A partir do momento em que a revolução é anticristã, o esquerdismo faz parte da lógica da guerra religiosa, das forças ocultas que fizeram a revolução, e que continuam até hoje, já que ainda não acabou. De fato, é uma guerra contra Cristo, mas também contra Deus. Não estou inventando nada: os intelectuais de esquerda já deixaram tudo bem claro. Eles acusaram o Ocidente cristão de ser a civilização do Pai, um termo que no fundo designa Deus.

É nesse sentido que o esquerdismo é uma consequência do Renascimento, quando o ser humano — ou, para ser mais preciso, o Iniciado — toma o lugar de Deus. Como todos os movimentos revolucionários, o esquerdismo quer destruir a antiga humanidade, isto é, a humanidade criada por Deus. Esse combate é a fonte religiosa da teoria do gênero, segundo a qual Deus criou o homem bissexual, devendo a “nova” humanidade se tornar andrógina, como na mitologia hermética e no simbolismo maçônico.

Depois da “morte de Deus”, há o ódio contra o Pai e a culpabilização do homem ocidental…

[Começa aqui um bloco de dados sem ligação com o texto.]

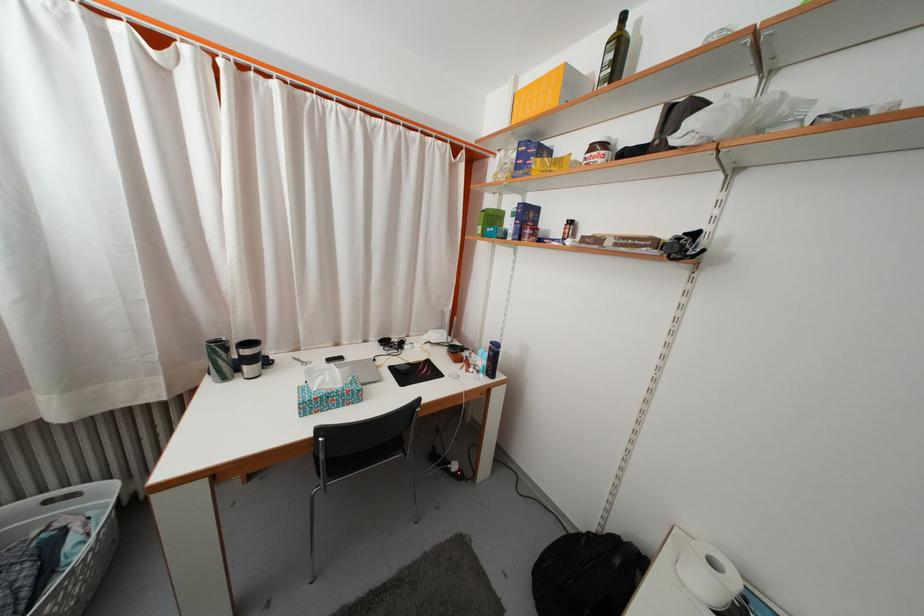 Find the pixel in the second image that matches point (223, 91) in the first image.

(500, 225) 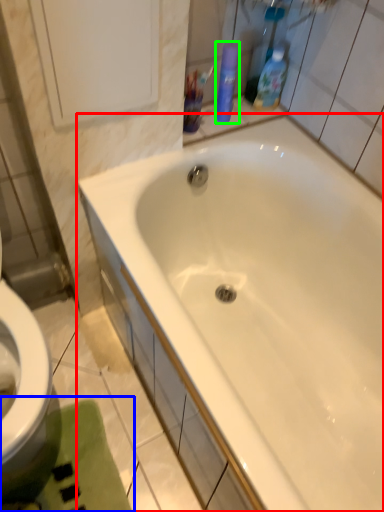 Question: Based on their relative distances, which object is nearer to bathtub (highlighted by a red box)? Choose from bath mat (highlighted by a blue box) and cleaning product (highlighted by a green box).

Choices:
 (A) bath mat
 (B) cleaning product

Answer: (A) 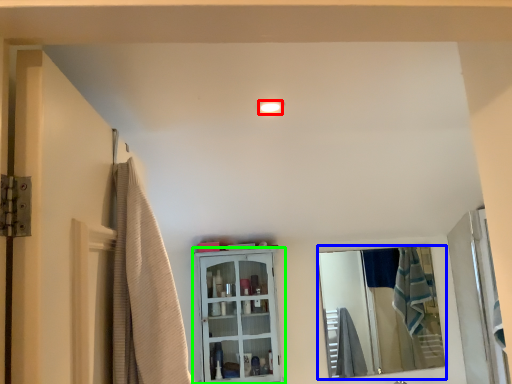 Question: Considering the real-world distances, which object is closest to light fixture (highlighted by a red box)? mirror (highlighted by a blue box) or cabinetry (highlighted by a green box).

Choices:
 (A) mirror
 (B) cabinetry

Answer: (B) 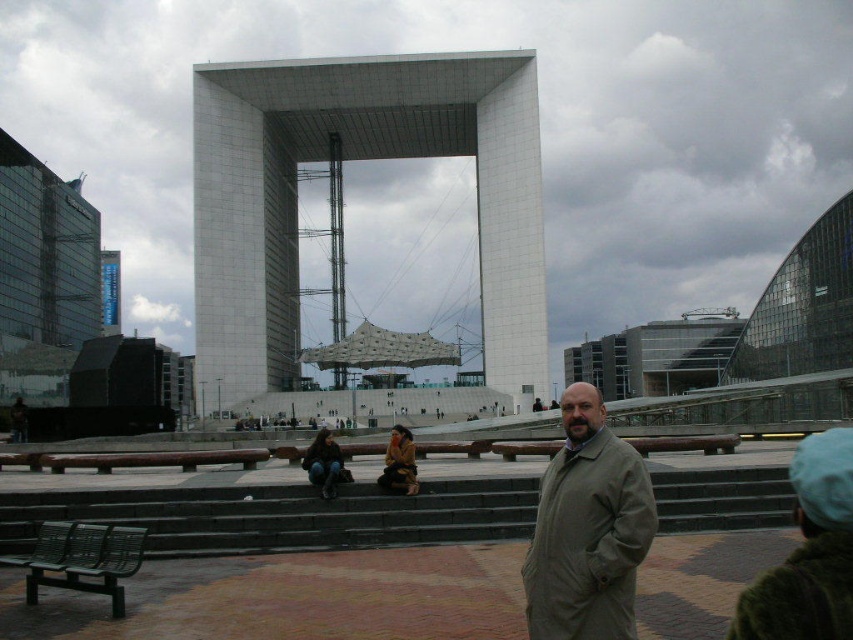 Who is taller, brown leather jacket at center or denim jacket at lower center?

With more height is brown leather jacket at center.

What do you see at coordinates (399, 464) in the screenshot? I see `brown leather jacket at center` at bounding box center [399, 464].

You are a GUI agent. You are given a task and a screenshot of the screen. Output one action in this format:
    pyautogui.click(x=<x>, y=<y>)
    Task: Click on the brown leather jacket at center
    
    Given the screenshot: What is the action you would take?
    pyautogui.click(x=399, y=464)

I want to click on brown leather jacket at center, so click(x=399, y=464).

Is point (135, 509) less distant than point (590, 465)?

No, it is behind (590, 465).

Who is more distant from viewer, (171, 534) or (573, 593)?

The point (171, 534) is more distant.

Where is `dark gray concrete stairs at center`? dark gray concrete stairs at center is located at coordinates (282, 515).

Is dark gray concrete stairs at center thinner than denim jacket at lower center?

No.

Does dark gray concrete stairs at center have a greater width compared to denim jacket at lower center?

Indeed, dark gray concrete stairs at center has a greater width compared to denim jacket at lower center.

Who is more forward, (485, 532) or (318, 465)?

Point (485, 532)

Where is `dark gray concrete stairs at center`? This screenshot has width=853, height=640. dark gray concrete stairs at center is located at coordinates (282, 515). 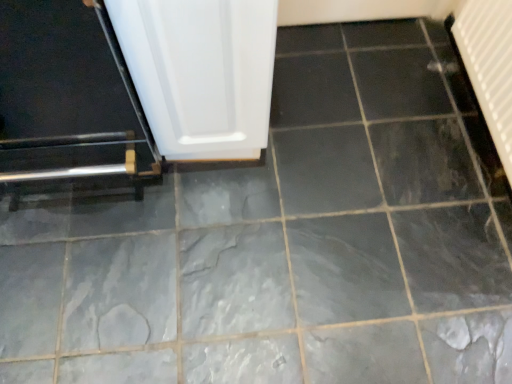 Question: Is white glossy door at center wider or thinner than metallic silver door at left?

Choices:
 (A) wide
 (B) thin

Answer: (B)

Question: Is white glossy door at center in front of or behind metallic silver door at left in the image?

Choices:
 (A) front
 (B) behind

Answer: (B)

Question: Based on their relative distances, which object is farther from the white glossy door at center?

Choices:
 (A) white textured radiator at upper right
 (B) metallic silver door at left

Answer: (A)

Question: Which object is the closest to the white textured radiator at upper right?

Choices:
 (A) metallic silver door at left
 (B) white glossy door at center

Answer: (B) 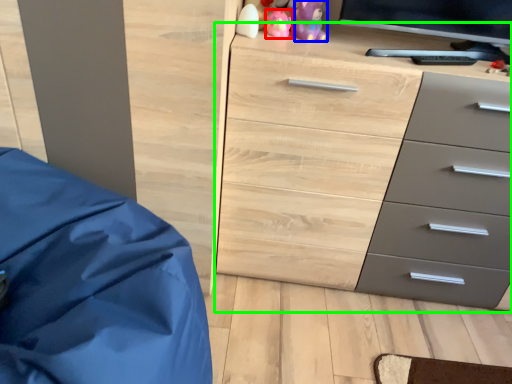 Question: Which object is the farthest from toy (highlighted by a red box)? Choose among these: toy (highlighted by a blue box) or chest of drawers (highlighted by a green box).

Choices:
 (A) toy
 (B) chest of drawers

Answer: (B) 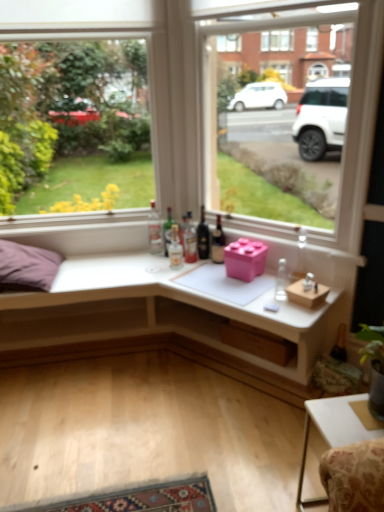 Where is `free space between translucent glass bottle at center, acting as the fourth bottle starting from the left, and pink matte plastic cube at center, positioned as the third window box in bottom-to-top order`? This screenshot has width=384, height=512. free space between translucent glass bottle at center, acting as the fourth bottle starting from the left, and pink matte plastic cube at center, positioned as the third window box in bottom-to-top order is located at coordinates (207, 268). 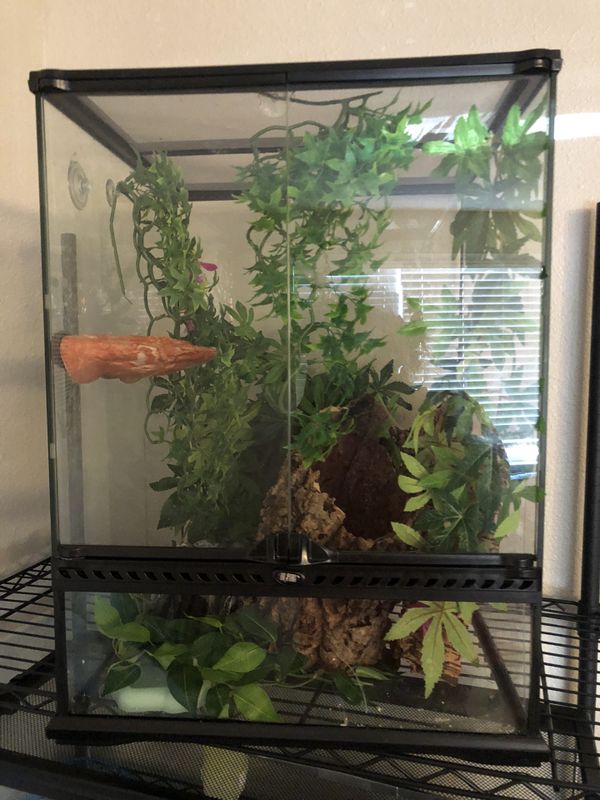 The height and width of the screenshot is (800, 600). In order to click on ceiling in this screenshot , I will do `click(307, 32)`.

O esquerdismo é uma continuação da filosofia que negou a Deus, mas vai além porque torna Deus culpado do Mal. É nisso que ele retoma o esoterismo da gnose e da teosofia. O esquerdismo, portanto, tem raízes ocultas e acrescenta ao ódio para com Deus, o ódio ao Pai ao qual Deus foi reduzido. A acusação não tem nenhum fundamento teológico, mas possui uma utilidade imensa: denunciar o Masculino e promover em seu lugar o Feminino. Naturalmente, não se trata de defender a mulher, mas de usá-la para destruir a civilização, segundo o princípio leninista: “Quem controla a mulher, controla a sociedade”.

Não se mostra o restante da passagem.